This morning, I was trying to remember who the Yorkists were fighting. I was pretty sure they weren't "Scrantonites," but were they really "Lancastrians," or was I misremembering?*
Being in the kitchen, fetching that all-important second cup of coffee, I idly asked the robot about the two (ha!) sides in the Wars of the Roses.
She told me about Henry's territorial gains in France. She did not specify which Henry, and so after a brief mental dalliance featuring either the radio/TV humorist or the Governor of Jamaica (he had interesting hobbies and prior experience) seizing an estate on the Côte d'Azur by force of arms, I stopped her and rephrased the question.
She told me, "The Wars of the Roses were an internal matter."

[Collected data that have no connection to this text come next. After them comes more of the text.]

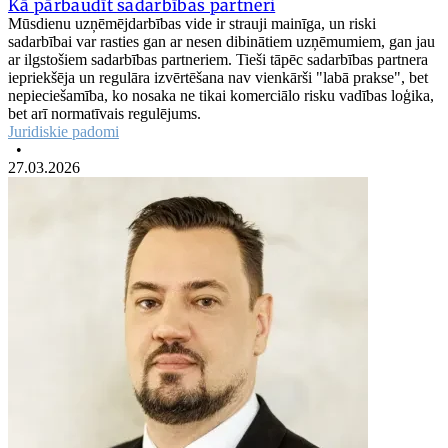
Kā pārbaudīt sadarbības partneri
Mūsdienu uzņēmējdarbības vide ir strauji mainīga, un riski
sadarbībai var rasties gan ar nesen dibinātiem uzņēmumiem, gan jau
ar ilgstošiem sadarbības partneriem. Tieši tāpēc sadarbības partnera
iepriekšēja un regulāra izvērtēšana nav vienkārši "labā prakse", bet
nepieciešamība, ko nosaka ne tikai komerciālo risku vadības loģika,
bet arī normatīvais regulējums.
Juridiskie padomi
•
27.03.2026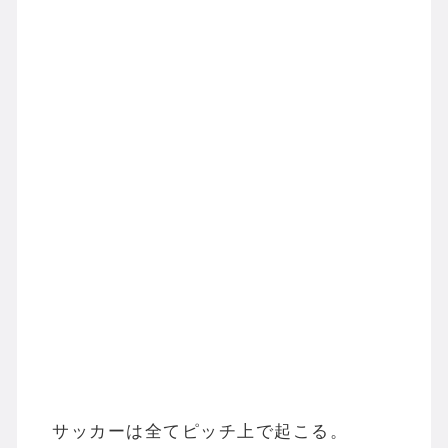
サッカーは全てピッチ上で起こる。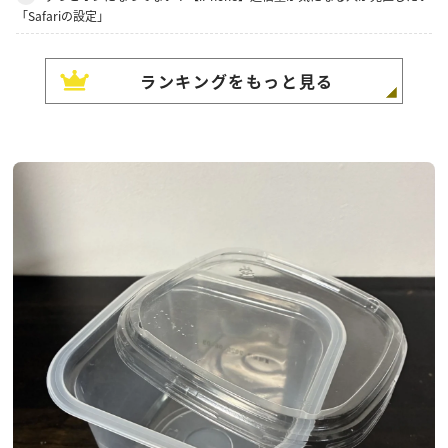
「Safariの設定」
ランキングをもっと見る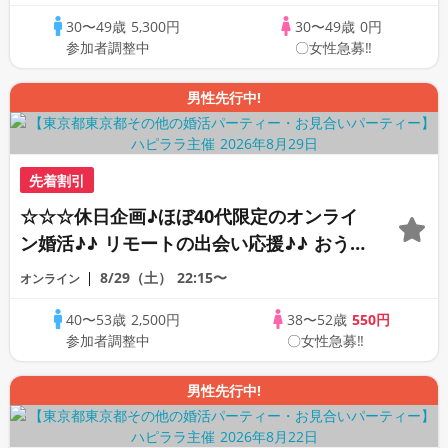
30〜49歳
5,300円
30〜49歳
0円
参加者調整中
〇女性急募‼
男性先行中!
先着割引
☆☆☆休日企画♪ほぼ40代限定のオンライ
ン婚活♪♪ リモートの出会い応援♪♪ おう
ちで乾杯しませんか♪♪ ☆全国の方が対象
8/29（土）
22:15〜
オンライン
☆ 司会進行あり♪♪ THE 44s ONLINE
40〜53歳
2,500円
38〜52歳
550円
PARTY!!
参加者調整中
〇女性急募‼
男性先行中!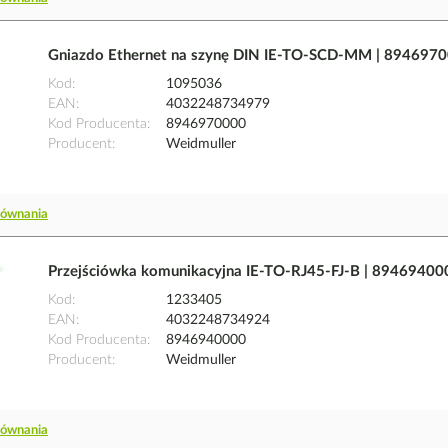
Gniazdo Ethernet na szynę DIN IE-TO-SCD-MM | 894697
Kod
1095036
EAN
4032248734979
Kod Producenta
8946970000
Producent
Weidmuller
równania
Przejściówka komunikacyjna IE-TO-RJ45-FJ-B | 89469400
Kod
1233405
EAN
4032248734924
Kod Producenta
8946940000
Producent
Weidmuller
równania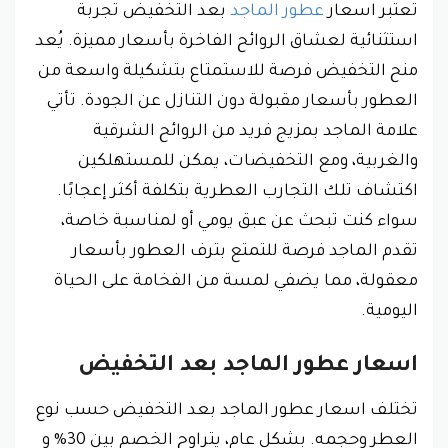
تعتبر اسعار
عطور الماجد
بعد التخفيض تجربة
استثنائية لعشاق الروائح الفاخرة بأسعار مميزة. يُعد
منح التخفيض فرصة للاستمتاع بتشكيلة واسعة من
العطور بأسعار مقبولة دون التنازل عن الجودة. تأتي
علامة الماجد بمزيج فريد من الروائح الشرقية
والغربية، ومع التخفيضات، يمكن للمستهلكين
اكتشاف تلك التجارب العطرية بتكلفة أكثر إعجابًا.
سواء كنت تبحث عن عبق يومي أو لمناسبة خاصة،
تقدم الماجد فرصة للتمتع بترف العطور بأسعار
معقولة، مما يضفي لمسة من الفخامة على الحياة
اليومية.
اسعار عطور الماجد بعد التخفيض
تختلف اسعار عطور الماجد بعد التخفيض حسب نوع
العطر وحجمه. بشكل عام، يتراوح الخصم بين 30% و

Well, she certainly showed me, I guess.
(It was indeed Lancastrians, by the way, but who had roses of which color, and what's Henry Tudor up to with his, anyway? Oh, wait, now I see it. I guess we'd need a some kind of donkey-elephant-horse's ass chimera to pull that off in this country.)

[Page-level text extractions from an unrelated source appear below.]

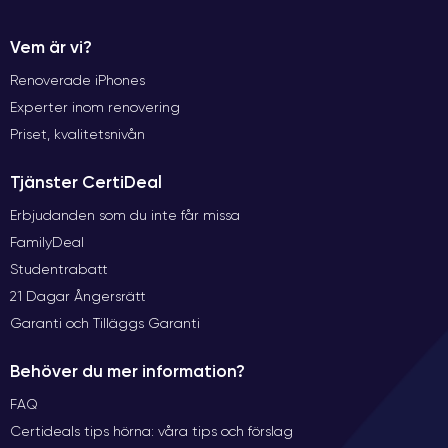
Vem är vi?
Renoverade iPhones
Experter inom renovering
Priset, kvalitetsnivån
Tjänster CertiDeal
Erbjudanden som du inte får missa
FamilyDeal
Studentrabatt
21 Dagar Ångersrätt
Garanti och Tilläggs Garanti
Behöver du mer information?
FAQ
Certideals tips hörna: våra tips och förslag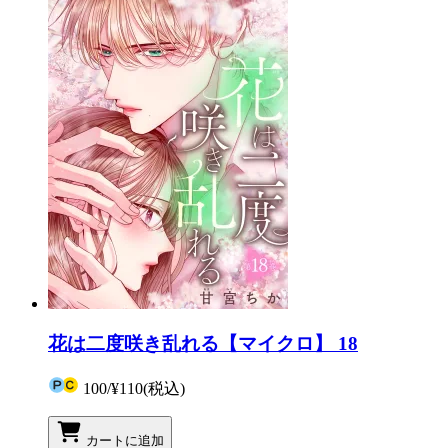
花は二度咲き乱れる【マイクロ】 18
100
/
¥110
(税込)
カートに追加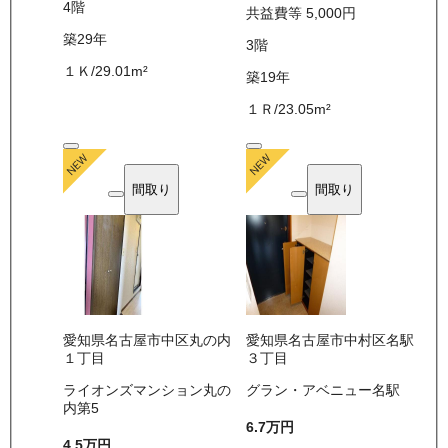
4
階
共益費等
5,000
円
築29年
3
階
１Ｋ
/
29.01
m²
築19年
１Ｒ
/
23.05
m²
間取り
間取り
愛知県名古屋市中区丸の内
愛知県名古屋市中村区名駅
１丁目
３丁目
ライオンズマンション丸の
グラン・アベニュー名駅
内第5
6.7万
円
4.5万
円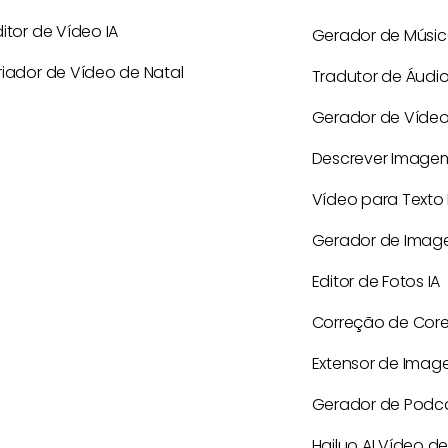
ditor de Vídeo IA
Gerador de Músic
riador de Vídeo de Natal
Tradutor de Áudio
Gerador de Vídeo 
Descrever Imagem
Vídeo para Texto 
Gerador de Image
Editor de Fotos IA
Correção de Cores
Extensor de Imag
Gerador de Podca
Hailuo AI Vídeo d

* This makes more sense in light of my father's long-term employment at RCA's Marion, IN picture tube plant. Other centers of tube manufacturing were in Lancaster and Scranton, PA and there was both internal competition and personnel transfers between all three. So I heard a lot of dinner-table complaint about "Scrantonites," and "Lancastrians" when I was young and somehow it got a bit tangled up with world history.